Entries taken from a collection
_____

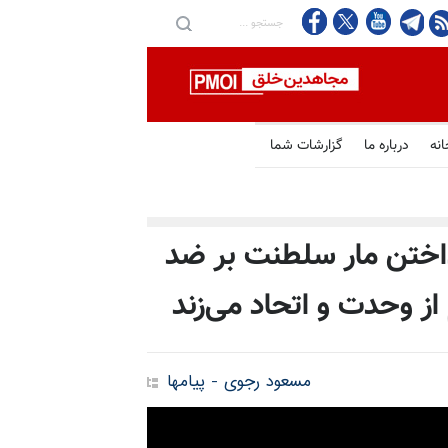
انه
درباره ما
گزارشات شما
داختن مار سلطنت بر ضد
از وحدت و اتحاد می‌زند
مسعود رجوی - پیامها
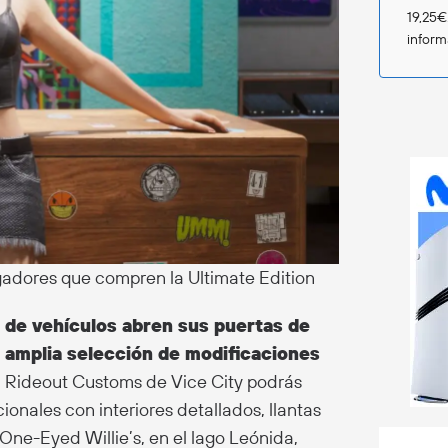
19,25€
infor
ugadores que compren la Ultimate Edition
 de vehículos abren sus puertas de
a amplia selección de modificaciones
En Rideout Customs de Vice City podrás
ionales con interiores detallados, llantas
 One-Eyed Willie’s, en el lago Leónida,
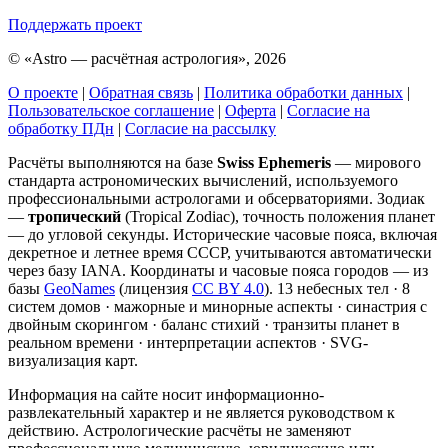
Поддержать проект
©
«Astro — расчётная астрология», 2026
О проекте
|
Обратная связь
|
Политика обработки данных
|
Пользовательское соглашение
|
Оферта
|
Согласие на
обработку ПДн
|
Согласие на рассылку
Расчёты выполняются на базе
Swiss Ephemeris
— мирового
стандарта астрономических вычислений, используемого
профессиональными астрологами и обсерваториями. Зодиак
—
тропический
(Tropical Zodiac), точность положения планет
— до угловой секунды. Исторические часовые пояса, включая
декретное и летнее время СССР, учитываются автоматически
через базу IANA. Координаты и часовые пояса городов — из
базы
GeoNames
(лицензия
CC BY 4.0
). 13 небесных тел · 8
систем домов · мажорные и минорные аспекты · синастрия с
двойным скорингом · баланс стихий · транзиты планет в
реальном времени · интерпретации аспектов · SVG-
визуализация карт.
Информация на сайте носит информационно-
развлекательный характер и не является руководством к
действию. Астрологические расчёты не заменяют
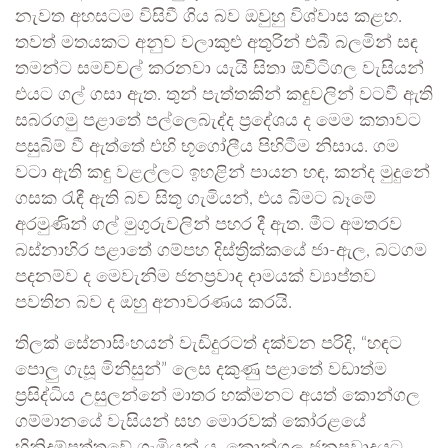
නැවත අහසටම විසිවී ගිය බව ඔවුහු විශ්වාස කළහ.
තවත් මතයකට අනුව වලාකුළු අතුරින් එබී බලමින් සඳ
තමන්ට සමච්චල් කරනවා යැයි සිතා ඕවිටිගල වැසියන්
එයට ගල් ගසා ඇත. තුන් පැත්තකින් කඳුවලින් වටවී ඇති
සබරගමු පළාතේ පල්ලෙබැද්ද ප්‍රදේශය ද මෙම කතාවට
පසුබිම් වී ඇත්තේ එහි භූගෝලීය පිහිටීම නිසාය. ගම
වටා ඇති කඳු වළල්ලට ඉහළින් පායන හඳ, කන්ද මුදුනේ
ගසක රැඳී ඇති බව සිතූ ගැමියන්, එය බිමට බෑමේ
අරමුණින් ගල් මුගුරුවලින් පහර දී ඇත. මීට අමතරව
බස්නාහිර පළාතේ ගම්පහ දිස්ත්‍රික්කයේ ජා-ඇල, බටගම
පදනම්ව ද මෙවැනිම ජනප්‍රවාද දාමයක් ව්‍යාප්තව
පවතින බව ද ඔහු අනාවරණය කරයි.
තිලක් සේනාසිංහයන් වැඩිදුරටත් දක්වන පරිදි, “හඳට
පොලු ගැසූ මිනිසුන්” ලෙස දකුණු පළාතේ වඩාත්ම
ප්‍රසිද්ධිය උසුලන්නේ මාතර හක්මනට අයත් කොන්ගල
ගම්මානයේ වැසියන් සහ මොරවක් කෝරළයේ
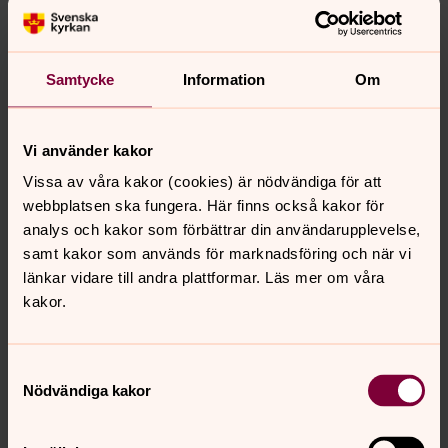
Tema:
Ett nådens år
. Ledare:
Maria
24/12 (v. 52) Krubbgudtjänst med små och stora.
Tema:
Jesu födelse
. Ledare:
Marie och Maria m.fl
.
Samtycke
Information
Om
Fler söndagar med Söndagsskola kan tillkomma, så håll
Vi använder kakor
utkik här på församlingens hemsida!
Vissa av våra kakor (cookies) är nödvändiga för att
webbplatsen ska fungera. Här finns också kakor för
analys och kakor som förbättrar din användarupplevelse,
Söndagsskolan behöver Dig!
samt kakor som används för marknadsföring och när vi
länkar vidare till andra plattformar. Läs mer om våra
kakor.
Samtyckesval
Nödvändiga kakor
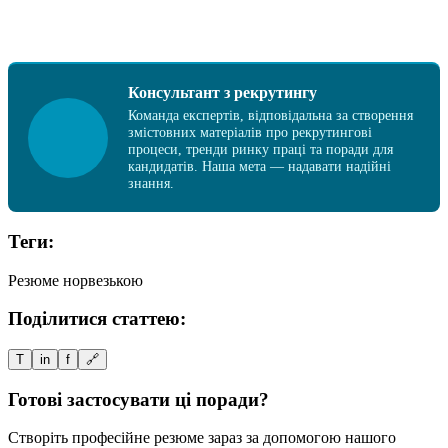
Консультант з рекрутингу
Команда експертів, відповідальна за створення
змістовних матеріалів про рекрутингові
процеси, тренди ринку праці та поради для
кандидатів. Наша мета — надавати надійні
знання.
Теги:
Резюме норвезькою
Поділитися статтею:
T
in
f
🔗
Готові застосувати ці поради?
Створіть професійне резюме зараз за допомогою нашого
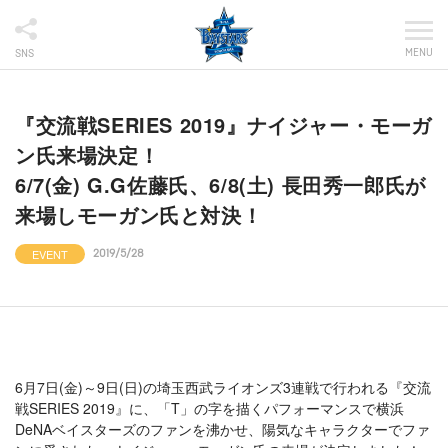
MENU
SNS
『交流戦SERIES 2019』ナイジャー・モーガ
ン氏来場決定！
6/7(金) G.G佐藤氏、6/8(土) 長田秀一郎氏が
来場しモーガン氏と対決！
EVENT
2019/5/28
6月7日(金)～9日(日)の埼玉西武ライオンズ3連戦で行われる『交流
戦SERIES 2019』に、「T」の字を描くパフォーマンスで横浜
DeNAベイスターズのファンを沸かせ、陽気なキャラクターでファ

_____

*Task*. Pictures aside, print exactly the lines above starting with the one containing "Marie och Maria m.fl" and going on through the one containing "6月7日(金)～9日(日)の埼玉西武ライオンズ3連戦で行われる『交流".

*Solution below*.
Marie och Maria m.fl
.
Samtycke
Information
Om
Fler söndagar med Söndagsskola kan tillkomma, så håll
Vi använder kakor
utkik här på församlingens hemsida!
Vissa av våra kakor (cookies) är nödvändiga för att
webbplatsen ska fungera. Här finns också kakor för
analys och kakor som förbättrar din användarupplevelse,
Söndagsskolan behöver Dig!
samt kakor som används för marknadsföring och när vi
länkar vidare till andra plattformar. Läs mer om våra
kakor.
Samtyckesval
Nödvändiga kakor
Консультант з рекрутингу
Команда експертів, відповідальна за створення
змістовних матеріалів про рекрутингові
процеси, тренди ринку праці та поради для
кандидатів. Наша мета — надавати надійні
знання.
Теги:
Резюме норвезькою
Поділитися статтею:
T
in
f
🔗
Готові застосувати ці поради?
Створіть професійне резюме зараз за допомогою нашого
MENU
SNS
『交流戦SERIES 2019』ナイジャー・モーガ
ン氏来場決定！
6/7(金) G.G佐藤氏、6/8(土) 長田秀一郎氏が
来場しモーガン氏と対決！
EVENT
2019/5/28
6月7日(金)～9日(日)の埼玉西武ライオンズ3連戦で行われる『交流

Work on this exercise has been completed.